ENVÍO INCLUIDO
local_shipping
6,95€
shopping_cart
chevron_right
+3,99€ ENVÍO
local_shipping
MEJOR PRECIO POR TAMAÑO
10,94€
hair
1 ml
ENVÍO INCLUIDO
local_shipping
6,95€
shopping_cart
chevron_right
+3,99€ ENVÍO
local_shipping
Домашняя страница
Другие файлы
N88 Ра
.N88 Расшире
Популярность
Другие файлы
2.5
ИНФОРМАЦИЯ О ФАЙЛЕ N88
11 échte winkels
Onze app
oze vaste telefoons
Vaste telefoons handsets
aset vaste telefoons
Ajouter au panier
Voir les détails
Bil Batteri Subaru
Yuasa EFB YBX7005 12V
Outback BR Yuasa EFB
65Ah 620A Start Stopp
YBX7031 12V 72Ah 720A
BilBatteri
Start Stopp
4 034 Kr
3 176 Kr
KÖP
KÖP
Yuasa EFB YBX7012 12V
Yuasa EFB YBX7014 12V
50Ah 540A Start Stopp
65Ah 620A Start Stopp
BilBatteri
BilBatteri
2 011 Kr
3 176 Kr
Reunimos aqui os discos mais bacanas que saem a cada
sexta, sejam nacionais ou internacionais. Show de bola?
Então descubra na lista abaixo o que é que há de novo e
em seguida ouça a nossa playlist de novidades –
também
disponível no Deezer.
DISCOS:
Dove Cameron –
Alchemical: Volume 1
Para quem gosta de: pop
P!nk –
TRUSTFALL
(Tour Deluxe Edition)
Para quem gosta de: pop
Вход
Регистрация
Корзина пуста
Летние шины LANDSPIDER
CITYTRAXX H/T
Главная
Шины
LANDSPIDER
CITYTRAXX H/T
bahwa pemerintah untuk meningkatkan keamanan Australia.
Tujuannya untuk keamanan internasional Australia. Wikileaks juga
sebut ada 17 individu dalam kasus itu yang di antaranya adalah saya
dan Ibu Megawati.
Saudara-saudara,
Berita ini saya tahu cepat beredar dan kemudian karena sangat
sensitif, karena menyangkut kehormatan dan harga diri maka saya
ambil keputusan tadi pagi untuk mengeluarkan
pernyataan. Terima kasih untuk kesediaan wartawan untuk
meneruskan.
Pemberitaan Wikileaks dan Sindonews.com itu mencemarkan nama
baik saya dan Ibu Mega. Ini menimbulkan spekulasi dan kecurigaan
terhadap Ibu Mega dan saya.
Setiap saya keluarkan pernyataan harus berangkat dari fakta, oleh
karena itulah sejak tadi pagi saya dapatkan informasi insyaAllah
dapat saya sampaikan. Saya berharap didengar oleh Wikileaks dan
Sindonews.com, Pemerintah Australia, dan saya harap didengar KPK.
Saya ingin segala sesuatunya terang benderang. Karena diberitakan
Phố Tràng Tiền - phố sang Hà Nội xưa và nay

━━━━━━━━━━━━━━━━━━━━━━━━━━━━━━

> **TASK TO COMPLETE**: Set down the entries verbatim, leaving none out.

> **YOUR RESPONSE**:
ENVÍO INCLUIDO
local_shipping
6,95€
shopping_cart
chevron_right
+3,99€ ENVÍO
local_shipping
MEJOR PRECIO POR TAMAÑO
10,94€
hair
1 ml
ENVÍO INCLUIDO
local_shipping
6,95€
shopping_cart
chevron_right
+3,99€ ENVÍO
local_shipping
Домашняя страница
Другие файлы
N88 Ра
.N88 Расшире
Популярность
Другие файлы
2.5
ИНФОРМАЦИЯ О ФАЙЛЕ N88
11 échte winkels
Onze app
oze vaste telefoons
Vaste telefoons handsets
aset vaste telefoons
Ajouter au panier
Voir les détails
Bil Batteri Subaru
Yuasa EFB YBX7005 12V
Outback BR Yuasa EFB
65Ah 620A Start Stopp
YBX7031 12V 72Ah 720A
BilBatteri
Start Stopp
4 034 Kr
3 176 Kr
KÖP
KÖP
Yuasa EFB YBX7012 12V
Yuasa EFB YBX7014 12V
50Ah 540A Start Stopp
65Ah 620A Start Stopp
BilBatteri
BilBatteri
2 011 Kr
3 176 Kr
Reunimos aqui os discos mais bacanas que saem a cada
sexta, sejam nacionais ou internacionais. Show de bola?
Então descubra na lista abaixo o que é que há de novo e
em seguida ouça a nossa playlist de novidades –
também
disponível no Deezer.
DISCOS:
Dove Cameron –
Alchemical: Volume 1
Para quem gosta de: pop
P!nk –
TRUSTFALL
(Tour Deluxe Edition)
Para quem gosta de: pop
Вход
Регистрация
Корзина пуста
Летние шины LANDSPIDER
CITYTRAXX H/T
Главная
Шины
LANDSPIDER
CITYTRAXX H/T
bahwa pemerintah untuk meningkatkan keamanan Australia.
Tujuannya untuk keamanan internasional Australia. Wikileaks juga
sebut ada 17 individu dalam kasus itu yang di antaranya adalah saya
dan Ibu Megawati.
Saudara-saudara,
Berita ini saya tahu cepat beredar dan kemudian karena sangat
sensitif, karena menyangkut kehormatan dan harga diri maka saya
ambil keputusan tadi pagi untuk mengeluarkan
pernyataan. Terima kasih untuk kesediaan wartawan untuk
meneruskan.
Pemberitaan Wikileaks dan Sindonews.com itu mencemarkan nama
baik saya dan Ibu Mega. Ini menimbulkan spekulasi dan kecurigaan
terhadap Ibu Mega dan saya.
Setiap saya keluarkan pernyataan harus berangkat dari fakta, oleh
karena itulah sejak tadi pagi saya dapatkan informasi insyaAllah
dapat saya sampaikan. Saya berharap didengar oleh Wikileaks dan
Sindonews.com, Pemerintah Australia, dan saya harap didengar KPK.
Saya ingin segala sesuatunya terang benderang. Karena diberitakan
Phố Tràng Tiền - phố sang Hà Nội xưa và nay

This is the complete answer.